Updated: June 5, 2021 8:10:44 pm
Written by Shreya Banerjee
“I had a little bird.
Its name was Enza.
I opened up the window,
And in flew Enza.”
(Old nursery rhyme)
The Spanish flu or the H1N1 influenza of 1918 infected 500 million people worldwide. The number of deaths were estimated to be 50 million. In India, the flu was referred to as the Bombay Influenza which claimed around 17-18 million lives.
In terms of impact, scale and mortality, it was an epidemic that was much more cataclysmic than Covid-19. In spite of having such a grim legacy, there is barely any mention of it in our literary or cultural texts.

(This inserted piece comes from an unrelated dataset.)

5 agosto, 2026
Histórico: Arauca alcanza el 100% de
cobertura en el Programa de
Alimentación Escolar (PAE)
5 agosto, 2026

War poems from the same time frame (1914-1918) have been valourised and taught in school/college curriculums. In contrast, the artists and writers who suffered from the virus and delineated their personal experiences in their works remain unacknowledged in the convolutions of history.
The Modernism movement of the 1900s came with war and disease. The development of modern industrial societies and the rapid growth of cities inundated with reactions to the horror of World War 1 led to a deconstruction and reconstruction of previously held philosophical, aesthetic, political, and social beliefs. The wholeness of man was facing a spiritual crisis. Malcolm Badbury begins his work Modernism by stating that “Overwhelming dislocations, those cataclysmic upheavals of culture, those fundamental convolutions of the creative human spirit that seem to topple even the most solid and substantial of our beliefs and assumptions, leave great areas of the past in ruins, question an entire civilization or culture, and stimulate frenzied rebuilding.”

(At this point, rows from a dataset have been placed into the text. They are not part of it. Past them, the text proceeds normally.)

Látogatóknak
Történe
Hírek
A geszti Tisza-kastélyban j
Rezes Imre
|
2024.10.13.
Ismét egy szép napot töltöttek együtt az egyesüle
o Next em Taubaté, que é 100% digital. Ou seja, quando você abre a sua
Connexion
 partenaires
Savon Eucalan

What lies at the heart of the art and literature of this time is the disjointedness that characterised this period, along with the search for a higher structure that could perhaps anchor these severed pieces. What Peter Gay calls an ‘earthquake’ whose ‘aftershocks’ were felt in France, Germany, Italy’ in art movements such as Cubism, Dadaism, Surrealism and Futurism.
Norwegian painter Edward Munch
In 1919, Norwegian-born expressionist painter Edvard Munch fell victim to the H1N1 influenza. Munch is celebrated for his artistic ability to translate expressive inwardness, internal conflicts, and emotions through his works. Munch’s painting titled Self-Portrait with the Spanish Flu was painted in the midst of his illness while he was in quarantine. The work is an artistic testimony that reflects the frailty of life in a world ridden by disease and death. What draws our attention is the piercing gaze of the artist’s likeness. A gaze that seems heavy with delirium, weakness and pain. The gaunt face, parted lips, thinning hair, pale yellow skin is unsettling.
Munch’s second painting Self Portrait After the Spanish Flu portrays the artist in the early stages of recovery. In this depiction, Munch seems to have regained a bit of his vigour. The blood seems to have returned to the eyes and face. His beard is longer and he is seen wearing a green suit. Green may be symbolic of the return of health and tranquility. Although the portrait of the artist holds within it’s frame a continuing sense of discord and exhaustion, the reappearance of colour to his face is an encouraging detail.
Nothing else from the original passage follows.